9. Future Work Prospects
In the future, we plan to continue improving and expanding AI consciousness research in the following areas:
1. Automated Assessment Tools: Develop automated tools to regularly crawl the latest research papers and automatically update assessment data. This will greatly improve assessment timeliness and accuracy. Additionally, we hope to try using large models to automatically analyze paper content, extracting information related to assessment indicators, thus reducing manual intervention. Although this might introduce bias, as AI capabilities improve, their assessment results may become increasingly accurate.
2. Interdisciplinary Collaboration: Invite experts from philosophy, neuroscience, psychology and other fields to participate in improving the assessment framework, ensuring indicators at each level are more scientifically sound. This framework is currently just a prototype; we hope to get participation and feedback from more scholars for continuous iteration and optimization.
3. Ethics and Social Impact Research: Undoubtedly, AI consciousness research will trigger a series of ethical and social issues. These assessment results might spark public attention and discussion about AI consciousness, which is both an opportunity and potentially a challenge. We should seriously address ethical issues that AI consciousness might bring while avoiding exaggerating AI consciousness.
10. Conclusion
This paper introduces the research background and current status of AI consciousness research, proposing a multi-level assessment framework to systematically and effectively evaluate AI consciousness levels. This framework defines 12 indicators across philosophical, neuroscience, and psychology levels, finding the most relevant research results for each indicator from recent years and analyzing each academic paper's support level for indicators.
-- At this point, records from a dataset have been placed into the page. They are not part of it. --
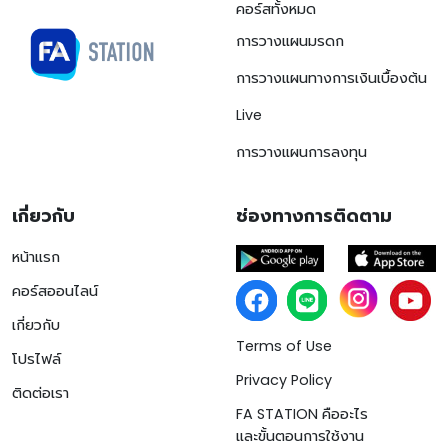
คอร์สทั้งหมด
การวางแผนมรดก
การวางแผนทางการเงินเบื้องต้น
Live
การวางแผนการลงทุน
เกี่ยวกับ
ช่องทางการติดตาม
หน้าแรก
คอร์สออนไลน์
เกี่ยวกับ
Terms of Use
โปรไฟล์
Privacy Policy
ติดต่อเรา
FA STATION คืออะไร
และขั้นตอนการใช้งาน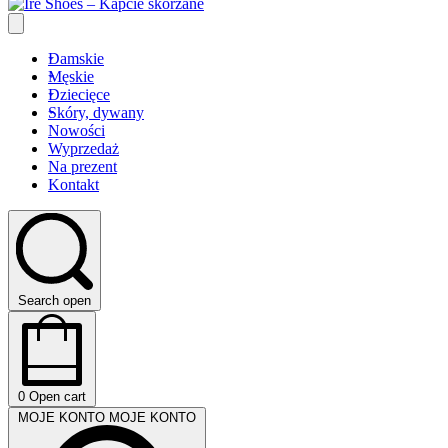
Damskie
Męskie
Dziecięce
Skóry, dywany
Nowości
Wyprzedaż
Na prezent
Kontakt
Search open
0
Open cart
MOJE KONTO
MOJE KONTO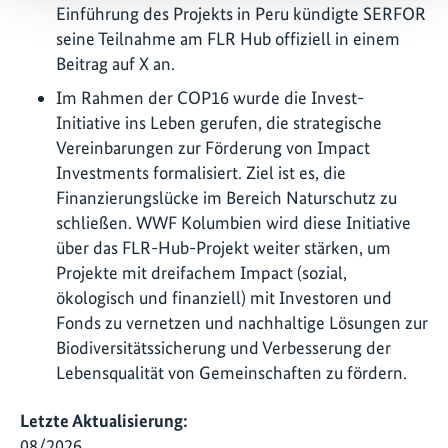
Einführung des Projekts in Peru kündigte SERFOR
seine Teilnahme am FLR Hub offiziell in einem
Beitrag auf X an.
Im Rahmen der COP16 wurde die Invest-
Initiative ins Leben gerufen, die strategische
Vereinbarungen zur Förderung von Impact
Investments formalisiert. Ziel ist es, die
Finanzierungslücke im Bereich Naturschutz zu
schließen. WWF Kolumbien wird diese Initiative
über das FLR-Hub-Projekt weiter stärken, um
Projekte mit dreifachem Impact (sozial,
ökologisch und finanziell) mit Investoren und
Fonds zu vernetzen und nachhaltige Lösungen zur
Biodiversitätssicherung und Verbesserung der
Lebensqualität von Gemeinschaften zu fördern.
Letzte Aktualisierung:
08/2026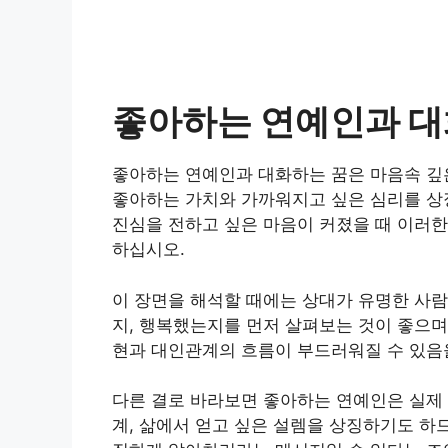
좋아하는 연예인과 대
좋아하는 연예인과 대화하는 꿈은 마음속 깊은
좋아하는 가치와 가까워지고 싶은 심리를 상
진심을 전하고 싶은 마음이 커졌을 때 이러한
하십시오.
이 장면을 해석할 때에는 상대가 유명한 사람
지, 행복했는지를 먼저 살펴보는 것이 좋으며
현과 대인관계의 흐름이 부드러워질 수 있음
다른 결로 바라보면 좋아하는 연예인은 실제 
계, 삶에서 얻고 싶은 설렘을 상징하기도 하므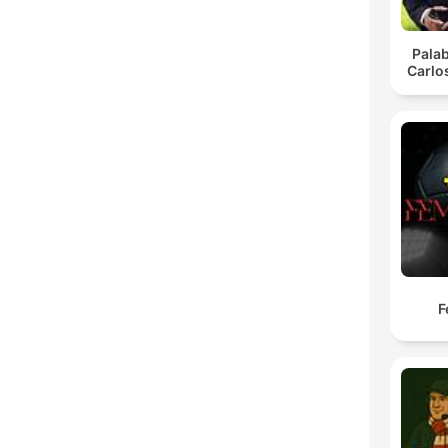
Pala
Carlo
F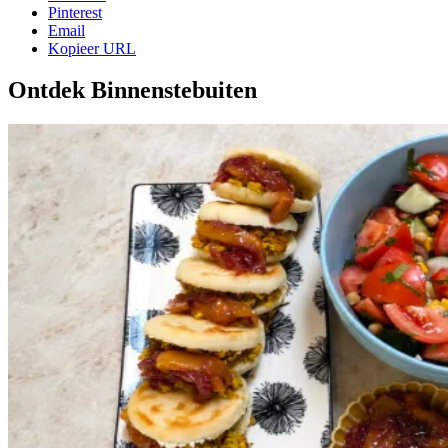
Pinterest
Email
Kopieer URL
Ontdek Binnenstebuiten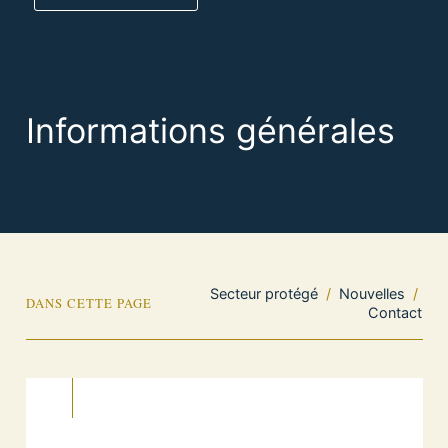
Informations générales
Secteur protégé
/
Nouvelles
/
DANS CETTE PAGE
Contact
We defined weights for each level and indicator, and weighted summation of all indicator support levels gives the comprehensive support level for AI consciousness under this framework. It must be emphasized that the final comprehensive support level is only the performance of existing research under this framework, affected by errors described in Section 7, and should avoid using this result as evidence for AI consciousness—it's provided only for reader reference.
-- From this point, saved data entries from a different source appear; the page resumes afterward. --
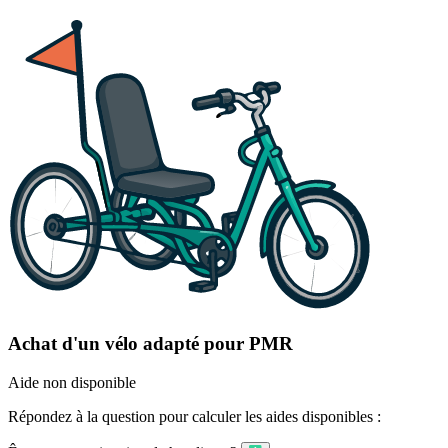
Achat d'un vélo adapté pour PMR
Aide non disponible
Répondez à la question pour calculer les aides disponibles :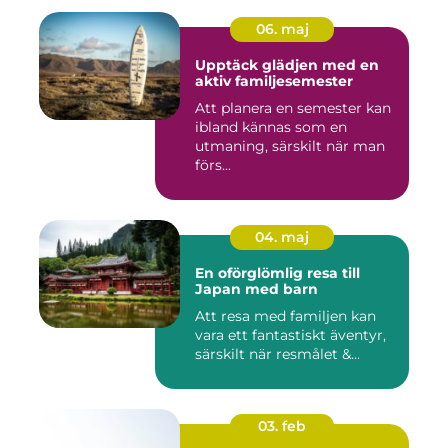
06. maj
Upptäck glädjen med en
aktiv familjesemester
Att planera en semester kan
ibland kännas som en
utmaning, särskilt när man
förs...
04. maj
En oförglömlig resa till
Japan med barn
Att resa med familjen kan
vara ett fantastiskt äventyr,
särskilt när resmålet &...
03. feb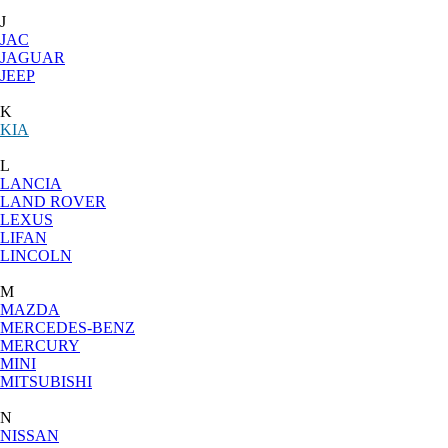
J
JAC
JAGUAR
JEEP
K
KIA
L
LANCIA
LAND ROVER
LEXUS
LIFAN
LINCOLN
M
MAZDA
MERCEDES-BENZ
MERCURY
MINI
MITSUBISHI
N
NISSAN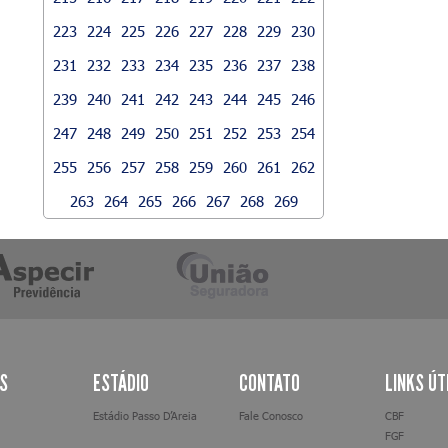
223
224
225
226
227
228
229
230
231
232
233
234
235
236
237
238
239
240
241
242
243
244
245
246
247
248
249
250
251
252
253
254
255
256
257
258
259
260
261
262
263
264
265
266
267
268
269
AS
ESTÁDIO
CONTATO
LINKS ÚT
Estádio Passo D’Areia
Fale Conosco
CBF
FGF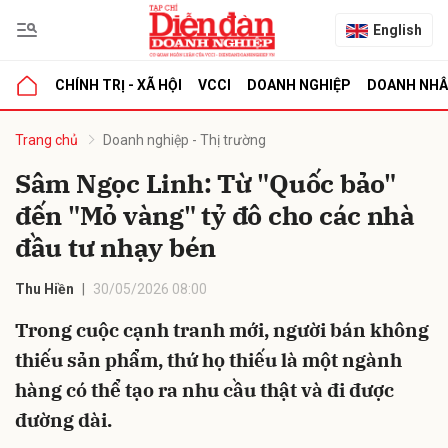
English
CHÍNH TRỊ - XÃ HỘI
VCCI
DOANH NGHIỆP
DOANH NH
bình luận
Trang chủ
Doanh nghiệp - Thị trường
Sâm Ngọc Linh: Từ "Quốc bảo"
đến "Mỏ vàng" tỷ đô cho các nhà
đầu tư nhạy bén
Thu Hiền
30/05/2026 08:00
Trong cuộc cạnh tranh mới, người bán không
Hủy
G
thiếu sản phẩm, thứ họ thiếu là một ngành
hàng có thể tạo ra nhu cầu thật và đi được
đường dài.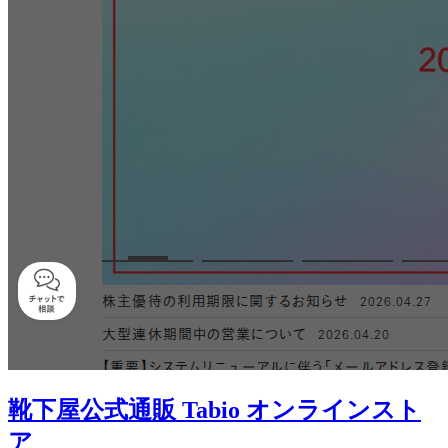
靴下屋公式通販 Tabio オンラインスト
ア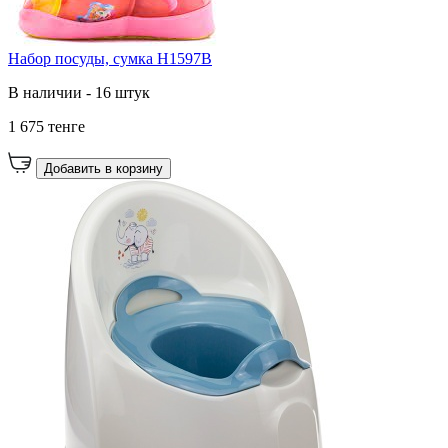
Набор посуды, сумка H1597B
В наличии - 16 штук
1 675 тенге
Добавить в корзину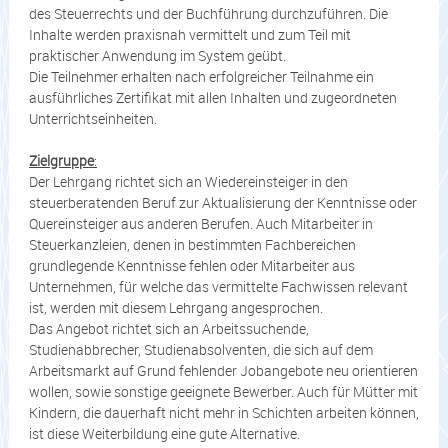
des Steuerrechts und der Buchführung durchzuführen. Die
Inhalte werden praxisnah vermittelt und zum Teil mit
praktischer Anwendung im System geübt.
Die Teilnehmer erhalten nach erfolgreicher Teilnahme ein
ausführliches Zertifikat mit allen Inhalten und zugeordneten
Unterrichtseinheiten.
Zielgruppe
:
Der Lehrgang richtet sich an Wiedereinsteiger in den
steuerberatenden Beruf zur Aktualisierung der Kenntnisse oder
Quereinsteiger aus anderen Berufen. Auch Mitarbeiter in
Steuerkanzleien, denen in bestimmten Fachbereichen
grundlegende Kenntnisse fehlen oder Mitarbeiter aus
Unternehmen, für welche das vermittelte Fachwissen relevant
ist, werden mit diesem Lehrgang angesprochen.
Das Angebot richtet sich an Arbeitssuchende,
Studienabbrecher, Studienabsolventen, die sich auf dem
Arbeitsmarkt auf Grund fehlender Jobangebote neu orientieren
wollen, sowie sonstige geeignete Bewerber. Auch für Mütter mit
Kindern, die dauerhaft nicht mehr in Schichten arbeiten können,
ist diese Weiterbildung eine gute Alternative.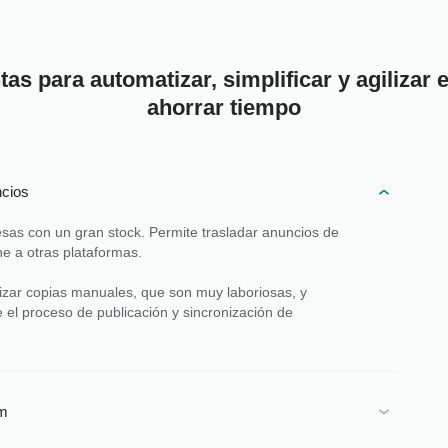
as para automatizar, simplificar y agilizar el
ahorrar tiempo
ncios
esas con un gran stock. Permite trasladar anuncios de
ne a otras plataformas.
lizar copias manuales, que son muy laboriosas, y
 el proceso de publicación y sincronización de
am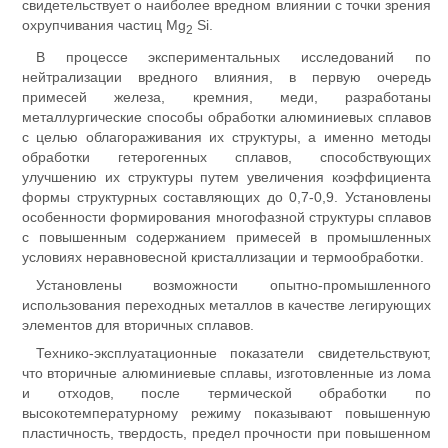
свидетельствует о наиболее вредном влиянии с точки зрения
охрупчивания частиц Mg
Si.
2
В процессе экспериментальных исследований по
нейтрализации вредного влияния, в первую очередь
примесей железа, кремния, меди, разработаны
металлургические способы обработки алюминиевых сплавов
с целью облагораживания их структуры, а именно методы
обработки гетерогенных сплавов, способствующих
улучшению их структуры путем увеличения коэффициента
формы структурных составляющих до 0,7-0,9. Установлены
особенности формирования многофазной структуры сплавов
с повышенным содержанием примесей в промышленных
условиях неравновесной кристаллизации и термообработки.
Установлены возможности опытно-промышленного
использования переходных металлов в качестве легирующих
элементов для вторичных сплавов.
Технико-эксплуатационные показатели свидетельствуют,
что вторичные алюминиевые сплавы, изготовленные из лома
и отходов, после термической обработки по
высокотемпературному режиму показывают повышенную
пластичность, твердость, предел прочности при повышенном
Consciousness research itself is a direction full of controversy and ongoing debate; any theory or statement will face opposition. Research on AI consciousness not only faces these controversies but also triggers ethical questioning. In the long term, we may very likely face the outcome of machines having consciousness, and the starting point of this path may have already begun.
The author acknowledges that, due to their own limitations, the text may contain errors or omissions. Constructive feedback is appreciated.